The overall plot of Atonement is, in actuality, very simple. But McEwan takes this simple plot and infuses it with heart. Briony, Cecilia, and Robbie start the novel as entirely fleshed out people. They seem so real, their emotions and motivations so clear, that it is almost as if they could walk off the page. As the novel drags on, Cecilia's voice is lost when McEwan decides to no longer narrate from her perspective. That may be one of the reasons that Part One is the most striking section of the book. It is beautifully written--taking the time to really explore the ideas of misunderstanding, intentions, and transformations. McEwan does not take the easy route in this novel, instead he creates an honest and real story. He does not simply paint Briony as this villainous, self-centered monster nor does he portray Robbie and Cecilia as wounded victims.

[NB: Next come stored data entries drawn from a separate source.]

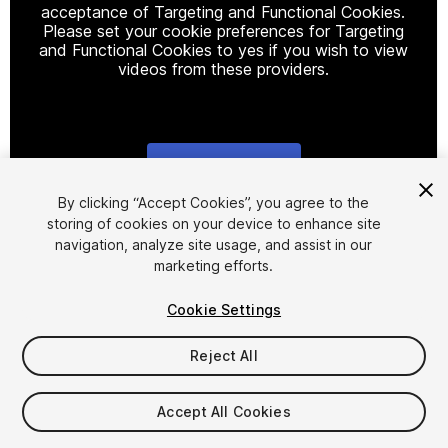
acceptance of Targeting and Functional Cookies.
Please set your cookie preferences for Targeting
and Functional Cookies to yes if you wish to view
videos from these providers.
Cookie Settings
1
/
18
By clicking “Accept Cookies”, you agree to the
storing of cookies on your device to enhance site
navigation, analyze site usage, and assist in our
marketing efforts.
Cookie Settings
Reject All
$69.95
Accept All Cookies
Seat
1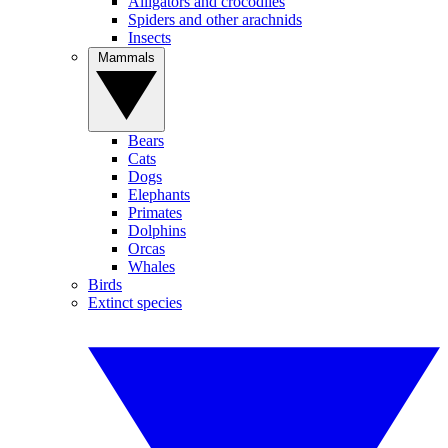
Alligators and crocodiles
Spiders and other arachnids
Insects
Mammals
Bears
Cats
Dogs
Elephants
Primates
Dolphins
Orcas
Whales
Birds
Extinct species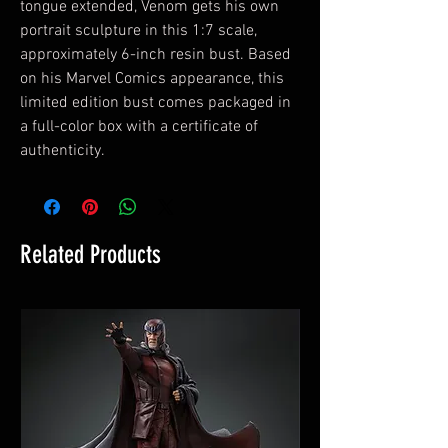
tongue extended, Venom gets his own
portrait sculpture in this 1:7 scale,
approximately 6-inch resin bust. Based
on his Marvel Comics appearance, this
limited edition bust comes packaged in
a full-color box with a certificate of
authenticity.
Related Products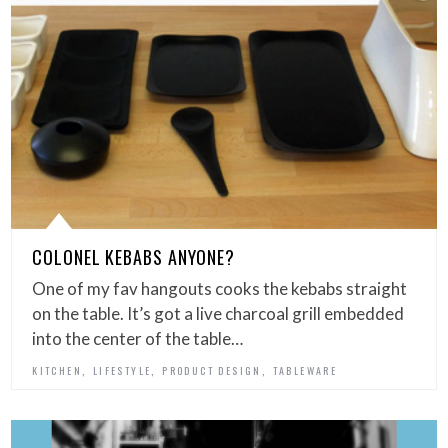
COLONEL KEBABS ANYONE?
One of my fav hangouts cooks the kebabs straight
on the table. It’s got a live charcoal grill embedded
into the center of the table…
,
,
,
KITCHEN
LIFESTYLE
PRODUCT DESIGN
TABLEWARE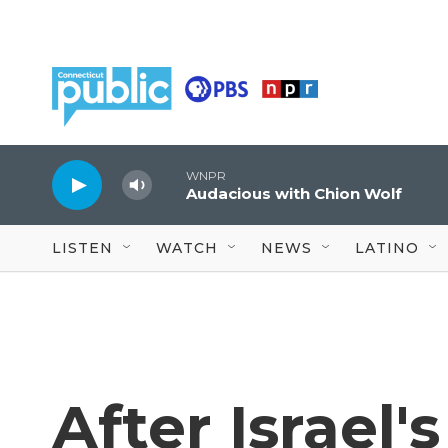
Skip to main content
WNPR
Audacious with Chion Wolf
LISTEN
WATCH
NEWS
LATINO
After Israel'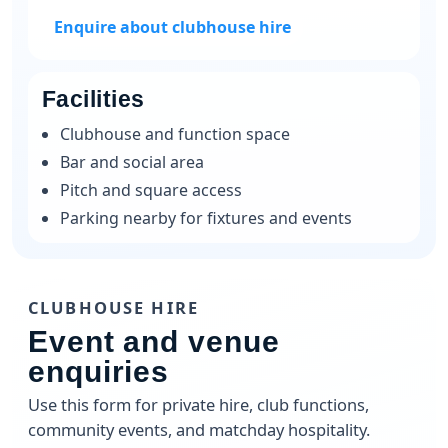
Enquire about clubhouse hire
Facilities
Clubhouse and function space
Bar and social area
Pitch and square access
Parking nearby for fixtures and events
CLUBHOUSE HIRE
Event and venue
enquiries
Use this form for private hire, club functions,
community events, and matchday hospitality.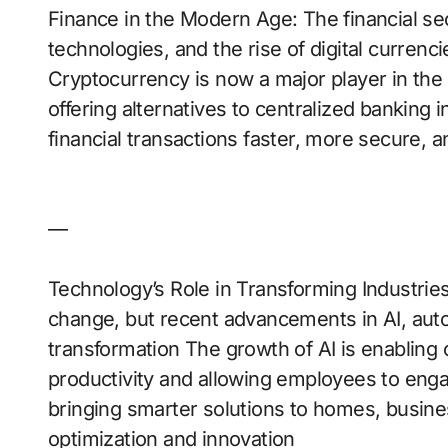
Finance in the Modern Age: The financial s
technologies, and the rise of digital curren
Cryptocurrency is now a major player in the 
offering alternatives to centralized banking 
financial transactions faster, more secure, 
—
Technology’s Role in Transforming Industrie
change, but recent advancements in AI, auto
transformation The growth of AI is enabling 
productivity and allowing employees to eng
bringing smarter solutions to homes, busines
optimization and innovation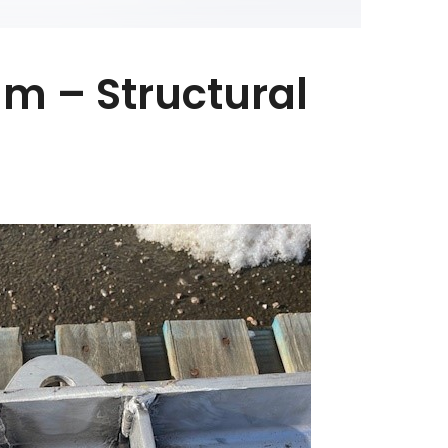
m – Structural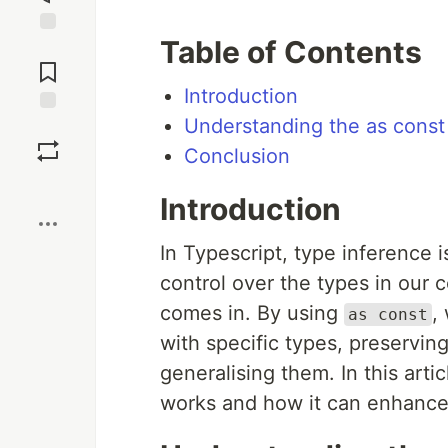
Table of Contents
Jump to
Comments
Introduction
Understanding the as cons
Save
Conclusion
Boost
Introduction
In Typescript, type inference
control over the types in our 
comes in. By using
,
as const
with specific types, preservin
generalising them. In this arti
works and how it can enhance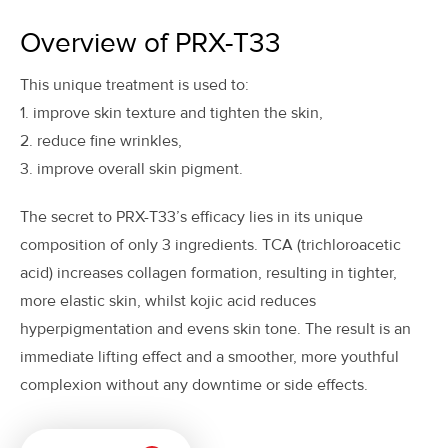
Overview of PRX-T33
This unique treatment is used to:
1. improve skin texture and tighten the skin,
2. reduce fine wrinkles,
3. improve overall skin pigment.
The secret to PRX-T33’s efficacy lies in its unique
composition of only 3 ingredients. TCA (trichloroacetic
acid) increases collagen formation, resulting in tighter,
more elastic skin, whilst kojic acid reduces
hyperpigmentation and evens skin tone. The result is an
immediate lifting effect and a smoother, more youthful
complexion without any downtime or side effects.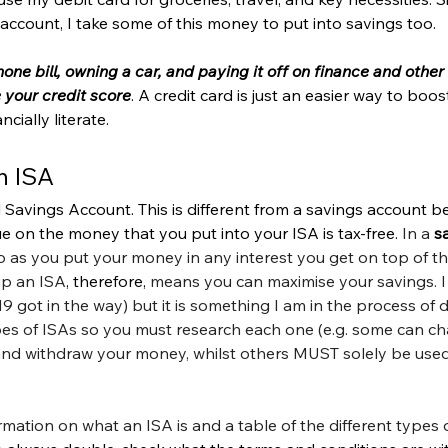
 account, I take some of this money to put into savings too. 
ne bill, owning a car, and paying it off on finance and other 
 your credit score
. A credit card is just an easier way to boost 
ially literate. 
n ISA
l Savings Account. This is different from a savings account 
ue on the money that you put into your ISA is tax-free. 
In a 
s
so as you put your money in any interest you get on top of tha
up an ISA
, therefore,
 means you can maximise your savings. I
got in the way) but it is something I am in the process of d
pes of ISAs so you must research each one (e.g. some can ch
y and withdraw your money, whilst others MUST solely be used
rmation on what an ISA is and a table of the different types o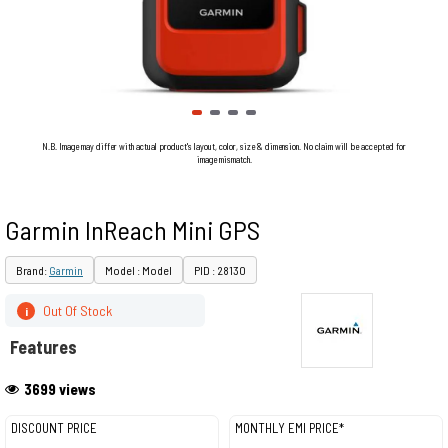
N.B. Image may differ with actual product's layout, color, size & dimension. No claim will be accepted for
image mismatch.
Garmin InReach Mini GPS
Brand:
Garmin
Model : Model
PID : 28130
Out Of Stock
i
Features
3699 views
DISCOUNT PRICE
MONTHLY EMI PRICE*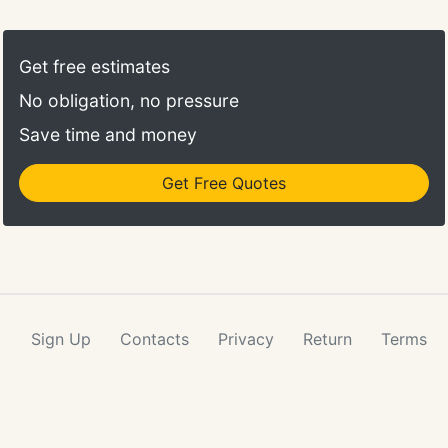
suffers fire and smoke damage, for example, it is
often easier, more secure and cost-efficient to take
certain contents to another location for restoration
Get free estimates
work. Rainbow International provides complete
No obligation, no pressure
pack-out services.
Save time and money
Get Free Quotes
Sign Up
Contacts
Privacy
Return
Terms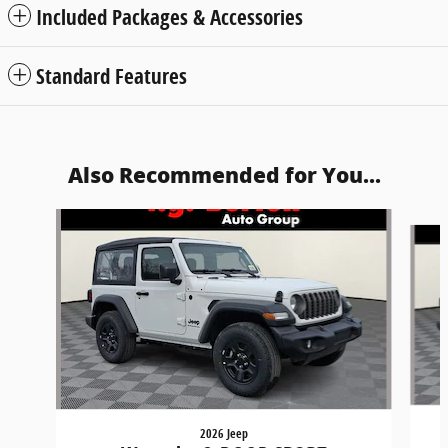
Included Packages & Accessories
Standard Features
Also Recommended for You...
Slide 1 of 6
2026 Jeep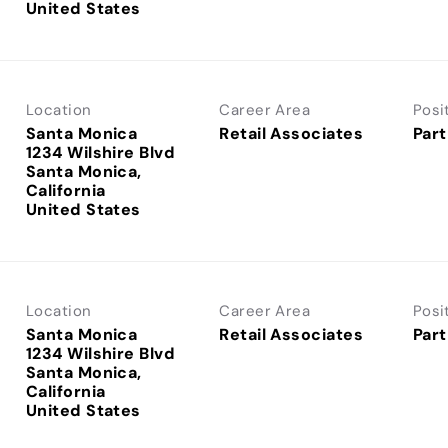
Location
Career Area
Posi
Santa Monica
Retail Associates
Part
1234 Wilshire Blvd
Santa Monica,
California
Location
Career Area
Posi
Santa Monica
Retail Associates
Part
1234 Wilshire Blvd
Santa Monica,
California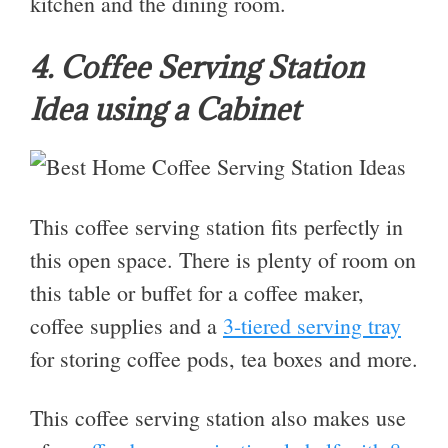
kitchen and the dining room.
4. Coffee Serving Station
Idea using a Cabinet
This coffee serving station fits perfectly in
this open space. There is plenty of room on
this table or buffet for a coffee maker,
coffee supplies and a
3-tiered serving tray
for storing coffee pods, tea boxes and more.
This coffee serving station also makes use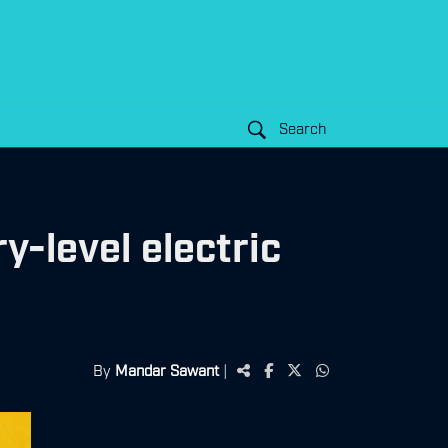
Search
y-level electric
By
Mandar Sawant
|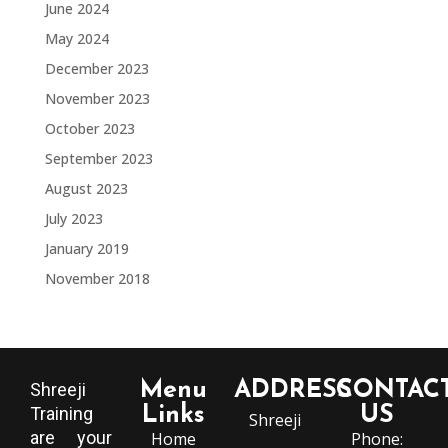
June 2024
May 2024
December 2023
November 2023
October 2023
September 2023
August 2023
July 2023
January 2019
November 2018
Menu
ADDRESS
CONTAC
Shreeji
Training
Links
US
Shreeji
are your
Home
Phone: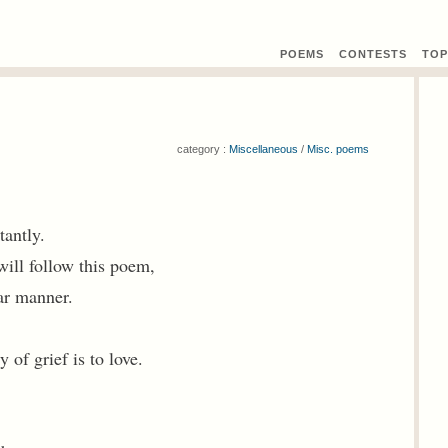
POEMS
CONTEST
S
TOP
category :
Miscellaneous
/
Misc. poems
tantly.
ill follow this poem,
ar manner.
 of grief is to love.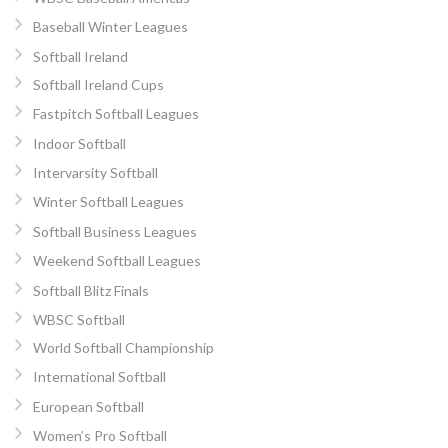
Baseball Winter Leagues
Softball Ireland
Softball Ireland Cups
Fastpitch Softball Leagues
Indoor Softball
Intervarsity Softball
Winter Softball Leagues
Softball Business Leagues
Weekend Softball Leagues
Softball Blitz Finals
WBSC Softball
World Softball Championship
International Softball
European Softball
Women’s Pro Softball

The second and third parts seem to loose focus--McEwan takes a lot of time and many pages to recount monotonous details about military and nursing life during World War II. The story of Cecilia and Robbie becomes a bit lost. In the end of Part Three and in Part Four, the story refocuses its lens away from war and death to the main trio. The ending speaks to our desire for happy endings in a world filled with tragedy. Briony needs Robbie and Cecilia to be together. She needs their love to be stronger than the pain of war and the consequences of her actions. She needs to atone for her actions. We like to think that we abandon the need for fairy-tale endings when we grow up.

Atonement is a difficult read. I tried it once before. I even remember reading it while I waited in line to get my driver's license. It's only been three years but I read the book completely differently. It's probably because I matured a bit--because I know for a fact that it's pretty much stayed the same. It is a hard book to tackle but in the end it is so rewarding. It challenges readers to think about the things we take for granted--like the moment when our unconscious thought becomes action--and to think complexly about the world around us.